I've this simple python script that retrieve financial data from Yahoo Finance:
import yfinance as yf
tickers_list = ["aapl", "goog", "amzn", "BAC", "BA"] # example list
data = yf.download(tickers_list, start="2017-01-01", end="2017-04-30")
print(data['Adj Close'])
I'd like to read tickers_list from an external file but if I create a script like this:
import yfinance as yf
fh = open("tickers.txt") # No need to specify the mode as READ is the default mode
tickers_list = fh.read()
data = yf.download(tickers_list, start="2017-01-01", end="2017-04-30")
print(data['Adj Close'])
...anything goes wrong: enter image description here
tickers.txt:
["aapl", "goog", "amzn", "BAC", "BA"]
Any idea?
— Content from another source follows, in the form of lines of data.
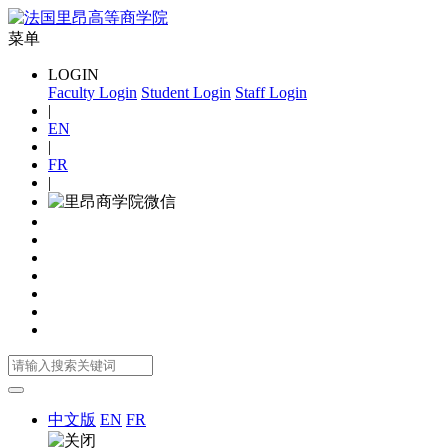
菜单
LOGIN
Faculty Login
Student Login
Staff Login
|
EN
|
FR
|
中文版
EN
FR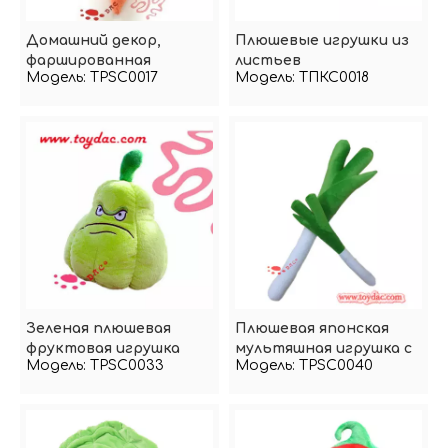
Домашний декор,
Плюшевые игрушки из
фаршированная
листьев
Модель:
TPSC0017
Модель:
ТПКС0018
овощная плюшевая
растительного
игрушка-морковка
дерева, брелок для
ключей
Зеленая плюшевая
Плюшевая японская
фруктовая игрушка
мультяшная игрушка с
Модель:
TPSC0033
Модель:
TPSC0040
луком и овощами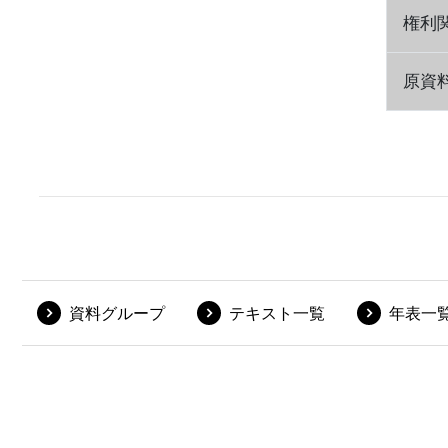
権利
原資
資料グループ
テキスト一覧
年表一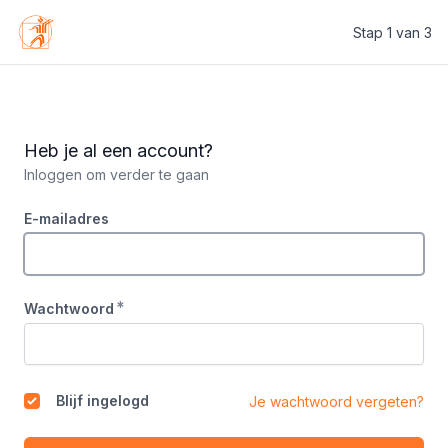
Stap 1 van 3
Studiosi Mobilae
Heb je al een account?
Inloggen om verder te gaan
E-mailadres
*
Wachtwoord
Blijf ingelogd
Je wachtwoord vergeten?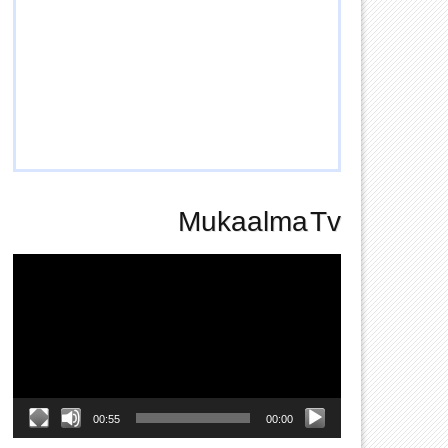
Mukaalma Tv
Video
Player
00:55
00:00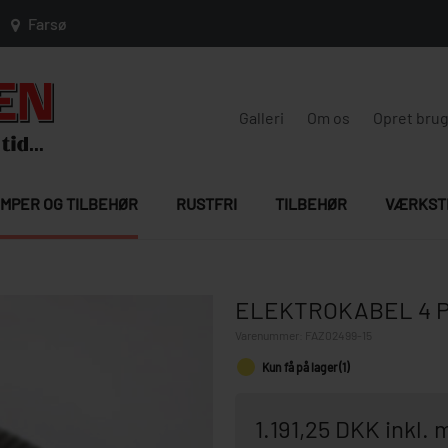
Farsø
Galleri
Om os
Opret bru
MPER OG TILBEHØR
RUSTFRI
TILBEHØR
VÆRKST
ELEKTROKABEL 4 
Varenummer:
FAZ02499-15
Kun få på lager (1)
1.191,25 DKK inkl.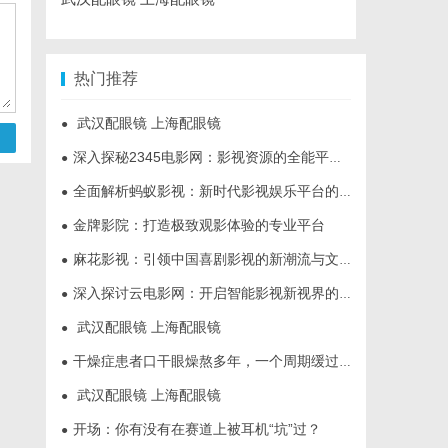
热门推荐
武汉配眼镜 上海配眼镜
●
深入探秘2345电影网：影视资源的全能平台解析
●
全面解析蚂蚁影视：新时代影视娱乐平台的崛起与发展
●
金牌影院：打造极致观影体验的专业平台
●
麻花影视：引领中国喜剧影视的新潮流与文化创新
●
深入探讨云电影网：开启智能影视新视界的全面解析
●
武汉配眼镜 上海配眼镜
●
干燥症患者口干眼燥熬多年，一个周期缓过来？老中医：一张辨证方对症，身体找回津液
●
武汉配眼镜 上海配眼镜
●
开场：你有没有在赛道上被耳机“坑”过？
●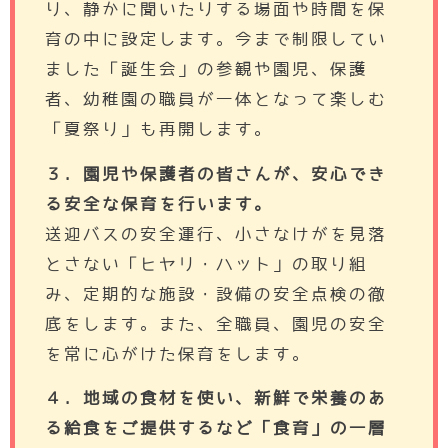
り、静かに聞いたりする場面や時間を保
育の中に設定します。今まで制限してい
ました「誕生会」の参観や園児、保護
者、幼稚園の職員が一体となって楽しむ
「夏祭り」も再開します。
３．園児や保護者の皆さんが、安心でき
る安全な保育を行います。
送迎バスの安全運行、小さなけがを見落
とさない「ヒヤリ・ハット」の取り組
み、定期的な施設・設備の安全点検の徹
底をします。また、全職員、園児の安全
を常に心がけた保育をします。
４．地域の食材を使い、新鮮で栄養のあ
る給食をご提供するなど「食育」の一層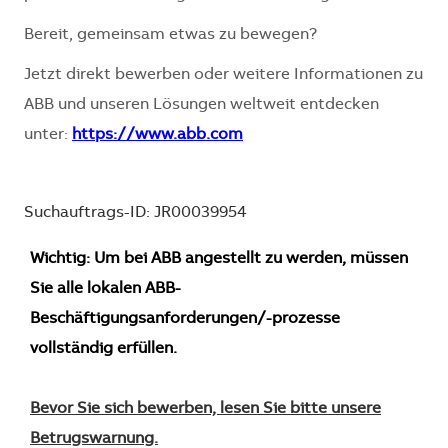
Bereit, gemeinsam etwas zu bewegen?
Jetzt direkt bewerben oder weitere Informationen zu
ABB und unseren Lösungen weltweit entdecken
unter:
https://www.abb.com
Suchauftrags-ID: JR00039954
Wichtig: Um bei ABB angestellt zu werden, müssen
Sie alle lokalen ABB-
Beschäftigungsanforderungen/-prozesse
vollständig erfüllen.
Bevor Sie sich bewerben, lesen Sie bitte unsere
Betrugswarnung.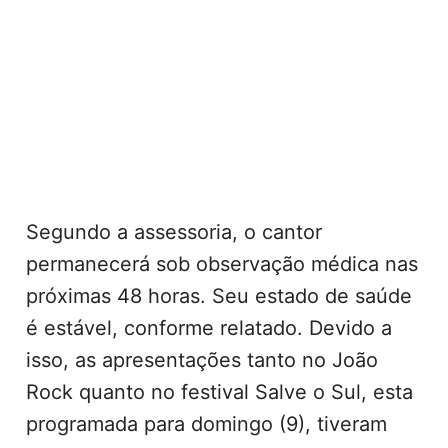
Segundo a assessoria, o cantor
permanecerá sob observação médica nas
próximas 48 horas. Seu estado de saúde
é estável, conforme relatado. Devido a
isso, as apresentações tanto no João
Rock quanto no festival Salve o Sul, esta
programada para domingo (9), tiveram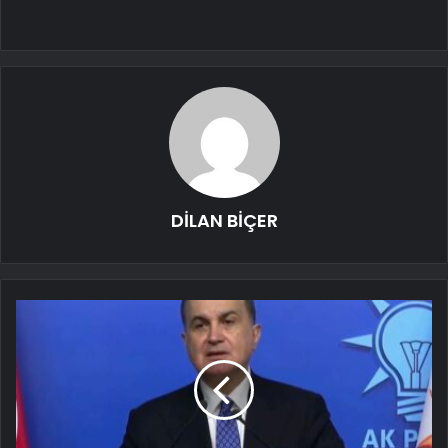
DİLAN BİÇER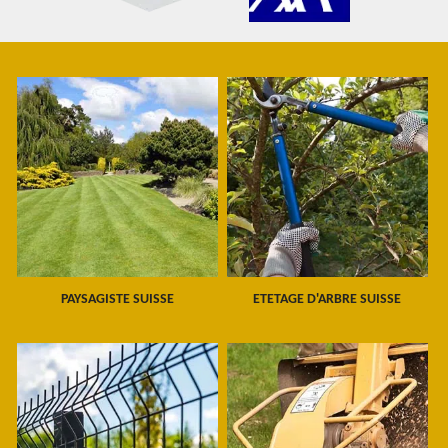
PAYSAGISTE SUISSE
ETETAGE D'ARBRE SUISSE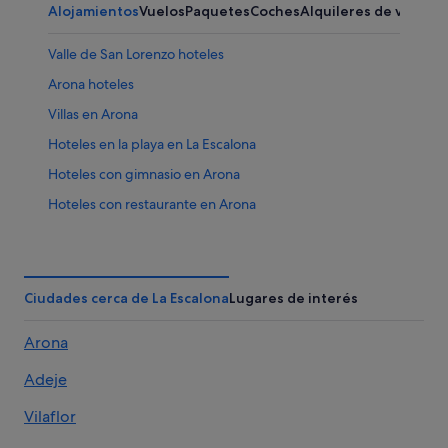
Alojamientos
Vuelos
Paquetes
Coches
Alquileres de vacaci
Valle de San Lorenzo hoteles
Arona hoteles
Villas en Arona
Hoteles en la playa en La Escalona
Hoteles con gimnasio en Arona
Hoteles con restaurante en Arona
Casas privadas de vacaciones en Valle de San Lorenzo
Campings de caravanas en La Escalona
Hoteles con bodega en Valle de San Lorenzo
Ciudades cerca de La Escalona
Lugares de interés
Hoteles con restaurante en La Escalona
Arona
Casas barco en Arona
Adeje
Casas de huéspedes en Arona
Hoteles con spa en Arona
Vilaflor
B&B en Arona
Thanks in advance
CodePudding user response:
fh.read()
returns a string, not a list of strings
Here is code that should work:
import yfinance as yf
with open("tickers.txt") as fh: # No need to specify the mode as READ is the default mode
ticker_list = fh.read().splitlines()
data = yf.download(tickers_list, start="2017-01-01", end="2017-04-30")
print(data['Adj Close'])
CodePudding user response:
The reason for the problem is that yf.download
expects the 1st arg to be a list but what you read from the file is a string. If you change your tickers file so that they are space-separated or one per line, then you can read them with
with open("tickers.txt") as fh:
tickers_list = fh.read().split()
Of course, you can have the tickers be separated by some other character as long as you specify that to split
.
CodePudding user response:
You should just have the tickers as plain text in your tickers.txt
file, not structured as you would write a Python list
. Otherwise, it assumes each ticker literallly includes the quotes and the brackets.
aapl, goog, amzn, BAC, BA
Normally I would then tell you to split, but from the look of your error message (which you should paste as text, not an image in the future) it appears that it is already able to split a string of comma separated values. In general though, I would recommend that you split it yourself manually with .split(",")
and then use .strip()
to ensure there are no errant whitespaces attached to your tickers.